Our guide to the different kinds of weather phenomena you can discover in the hills and the conditions that bring the best chances of finding them
Temperature inversions (main image)
Your best chance of witnessing a temperature inversion is on a morning with high pressure and low fog after a cold, still night. If you’re lucky, as you climb upward, you’ll break through the top of the band of cloud into clear skies, with the cloud cloaking the landscape below you.
Brocken spectres look more eerie than straightforward shadows as they appear to be far away yet larger than you expect, due to the effect of cloud on your depth perception. Usually a glory – a circle of rainbow – appears around the head of the shadow. Spectres can also have an almost three-dimensional appearance thanks to the movement of layers of cloud.
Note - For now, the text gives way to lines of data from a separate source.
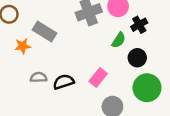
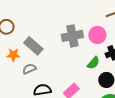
gray semicircle: (39, 77) -> (29, 69), moved, turned -32

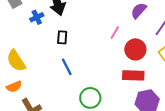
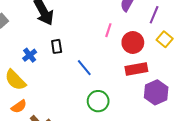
blue cross: (37, 17) -> (30, 55), moved
blue line: (67, 67) -> (84, 68), moved

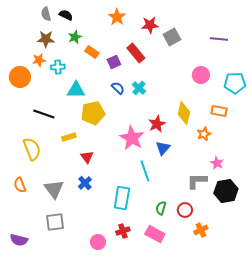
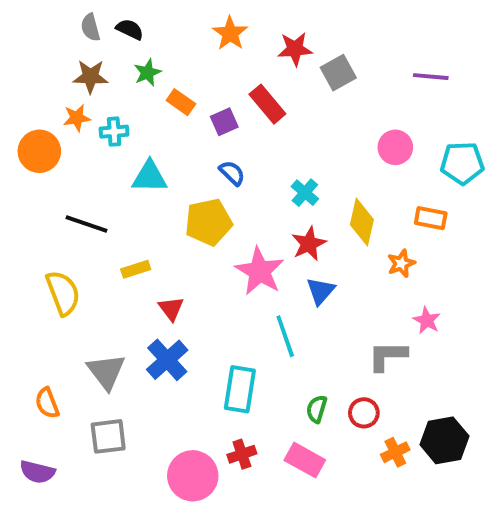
cyan cross: (139, 88) -> (305, 193), moved
yellow pentagon: (93, 113) -> (208, 222), moved
blue cross: (85, 183) -> (167, 360), size x1.5
orange semicircle: (20, 185) -> (47, 403), moved
black hexagon: (226, 191) -> (444, 440), moved
pink circle: (98, 242) -> (193, 476), size x1.6

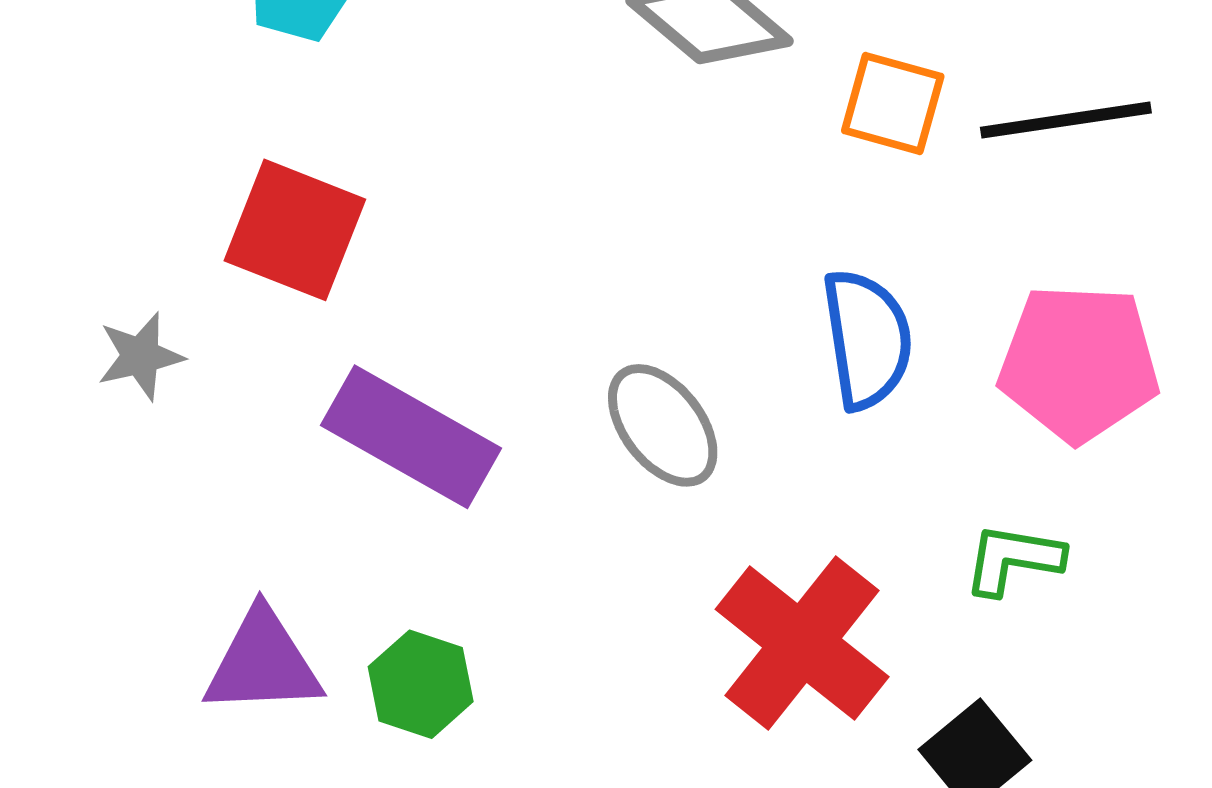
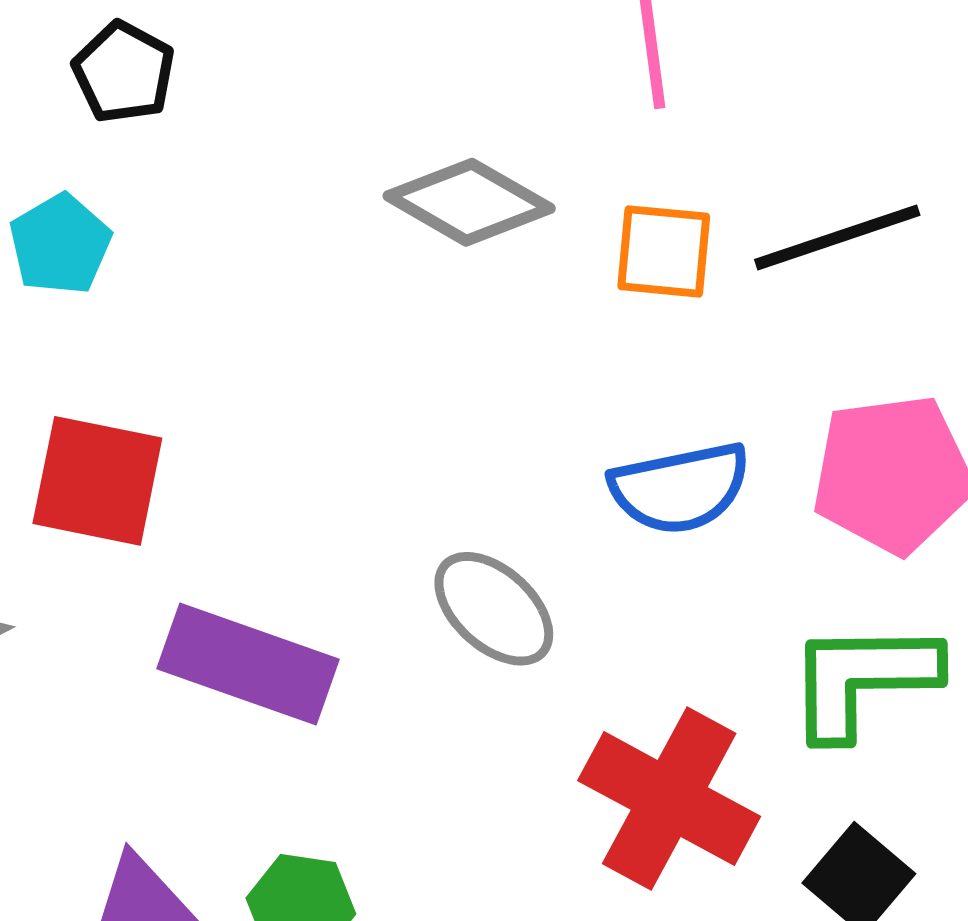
blue semicircle: (867, 339) -> (680, 488), turned 97
green L-shape: (1013, 559) -> (862, 679), size x1.6

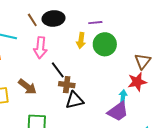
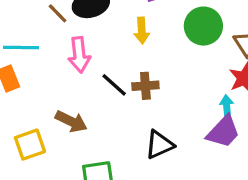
green circle: (105, 44) -> (203, 26), moved
brown cross: (67, 85) -> (145, 86), moved
black triangle: (75, 100) -> (159, 145), moved

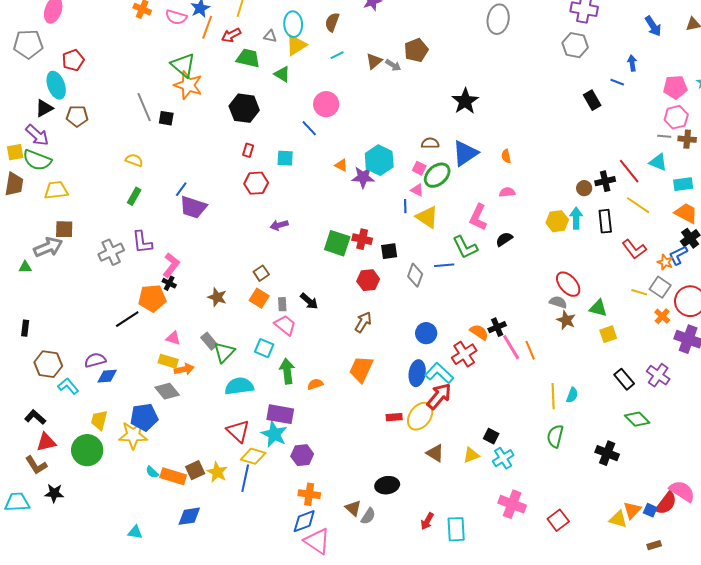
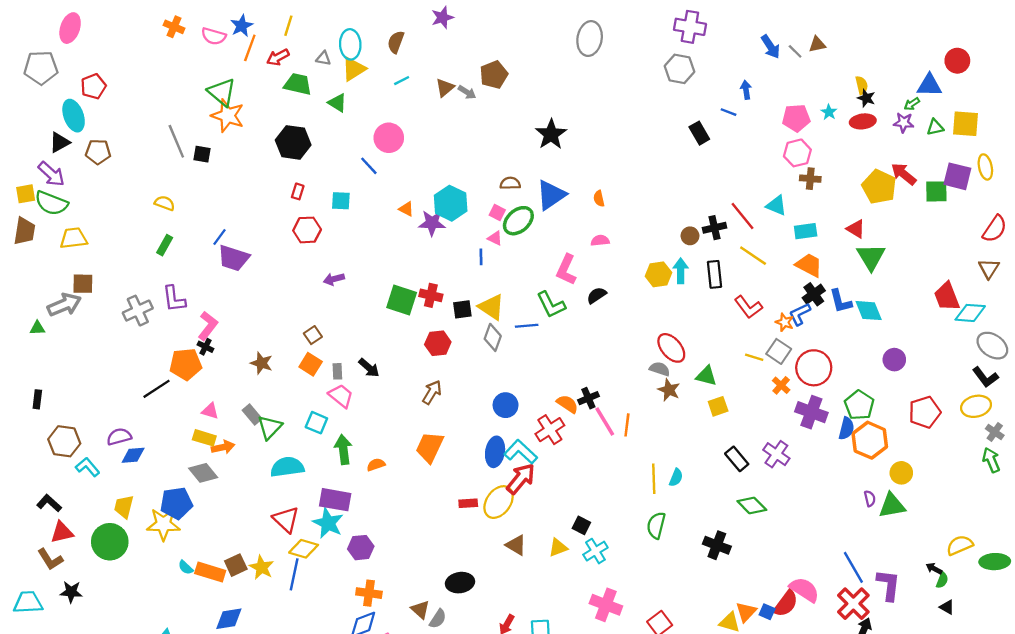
gray line: (664, 136) -> (795, 51), moved, turned 40
yellow triangle: (427, 217) -> (492, 307), moved
orange line: (530, 350) -> (627, 425), turned 30

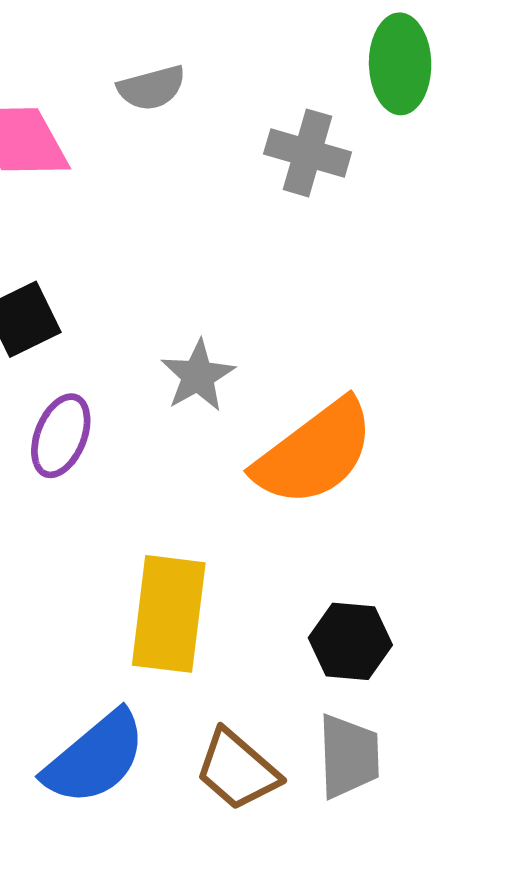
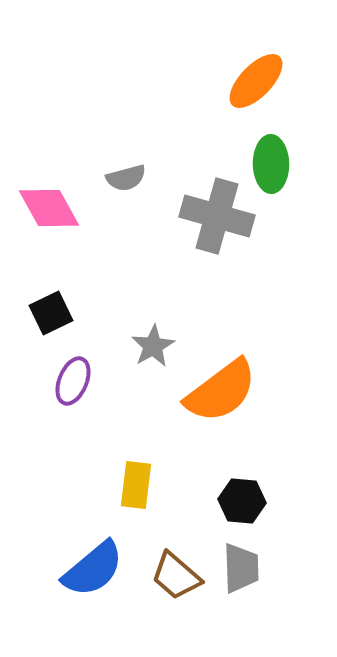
gray cross: (308, 153) -> (217, 216), size x1.5
yellow rectangle: (169, 614) -> (136, 485), size x0.7

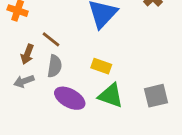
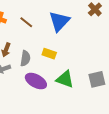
brown line: (51, 39) -> (26, 22), moved
yellow rectangle: (101, 66) -> (49, 54), moved

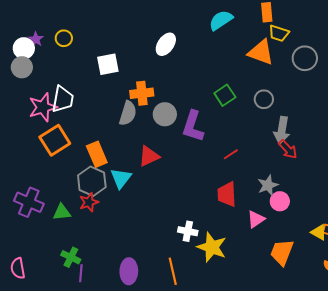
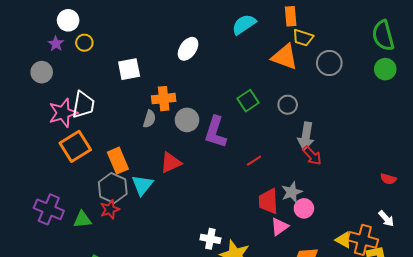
white circle: (24, 48) -> (68, 20), moved
gray semicircle: (128, 113) -> (149, 119), size x0.7
red trapezoid: (227, 194) -> (268, 201), moved

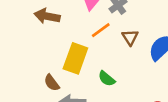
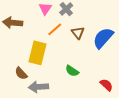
green semicircle: (107, 79) -> (72, 71), moved

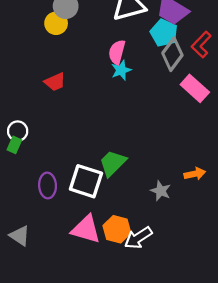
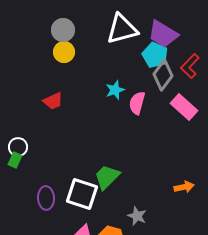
yellow circle: (56, 23) -> (64, 52), moved
pink semicircle: (117, 52) -> (137, 103), moved
gray star: (161, 191) -> (137, 216), moved

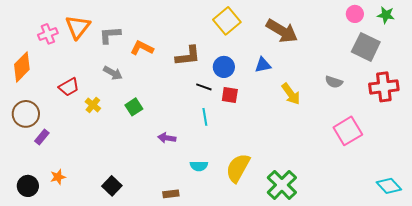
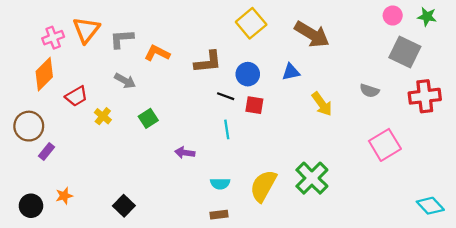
orange diamond: (22, 67) -> (44, 74), moved
green cross: (282, 185) -> (312, 178), moved
brown rectangle: (171, 194) -> (219, 215), moved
You need to be standing above the upper surface of a cloud (for example, during a cloud inversion) and for the sun to be behind you, matching the angle of the slope, creating a long shadow. Gently rounded summits can offer favourable angles, but it’s never possible to guarantee a sighting of a Brocken Spectre, making them even more special when they do occur.
Fogbows (or cloudbows or white rainbows) are caused by similar circumstances to rainbows but because the water droplets are so small, they diffract the light and cause it to overlap into white rather than refract into colours. The combination of thin fog and bright sunshine is necessary to see a fogbow and the crucial time is the moment when the sun breaks through the fog. The bow is centered around the anti-solar point (directly opposite the sun).